Götterdämmerung

Rammstein spielten zum zweiten Mal in Berlin. Ihre Fans kamen zuhauf, aber manche machten sich Gedanken. Inzwischen wurden weitere Vorwürfe laut

Zwei Rammstein-Fans vor dem Konzert am Samstag Foto: Fabian Sommer/dpa

Von Ulrich Gutmair

Das italienische Paar ist aus Österreich angereist, wo die beiden leben. Sie haben Tickets für das zweite Berliner Konzert von Rammsteins Europe Stadium Tour am Sonntag. Er trägt ein weißes T-Shirt, auf dem die Band im Stil der Animationsserie The Simpsons gezeichnet ist. Das sieht niedlich aus. Haben die italienischen Medien über die Vorwürfe gegen Till Lindemann berichtet? „Ja“, sagt er. Haben die beiden darüber nachgedacht, deswegen nicht zu kommen? „Nein. Wir sind wegen der Musik hier. Solange nichts bewiesen ist …“, sagt er. Seine Partnerin ergänzt: „Aber wenn es stimmen würde, dann wäre das schrecklich.“ Wenn es stimmte, würden sie auf ein Rammstein-Konzert gehen? „Nein“, sagt sie, „das würde ich nicht.“

Tags zuvor haben einige Hundert Menschen vor dem ersten Konzert im Olympiastadion demonstriert. „Gegen Machtmissbrauch. Vor Gericht statt auf die Bühne. Keine Show für Täter“, war zu lesen. Am Sonntag gibt es keine Demo. Einige Fans tragen schwarze Rammstein-T-Shirts, auf denen vorn in weißer Schrift zu lesen ist: „Manche führen.“ Auf der Rückseite steht: „Manche folgen.“

Die Ästhetik von Rammstein, ihr Auftreten, ihre Slogans und Lyrics stehen in der Tradition emanzipatorischer Popkultur. Rammstein wollen satirisch gelesen werden. Manche Texte Lindemanns lehnen sich an den Stil Grimm’scher Märchen an und handeln von Gewalt und Missbrauch. Lindemann spielt darin den gewalttätigen Mann und Täter. Nun aber stehen Rammstein-Fans vor der Frage, ob ihre Helden möglicherweise ein Verhalten an den Tag legen, das sie in ihren Texten beschreiben.

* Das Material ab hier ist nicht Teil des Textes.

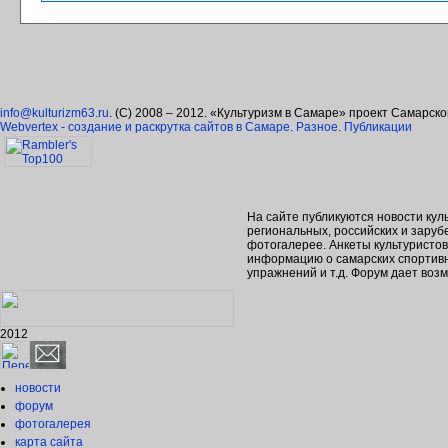
info@kulturizm63.ru
. (C) 2008 – 2012. «Культуризм в Самаре» проект Самарск
Webvertex - создание и раскрутка сайтов в Самаре
.
Разное
.
Публикации
На сайте публикуются новости кул
региональных, российских и зару
фотогалерее. Анкеты культуристо
информацию о самарских спортивн
упражнений и т.д. Форум дает во
2012
новости
форум
фотогалерея
карта сайта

Wer den Clip von Kayla Shyx gesehen hat, in dem die Youtuberin ein System zur Rekrutierung junger Frauen für After-Show-Partys und Sex beschreibt, mag zum Schluss kommen, dass bei dieser Art von „Casting“ – jenseits von Fragen von strafrechtlicher Relevanz – ethische Grenzen überschritten wurden.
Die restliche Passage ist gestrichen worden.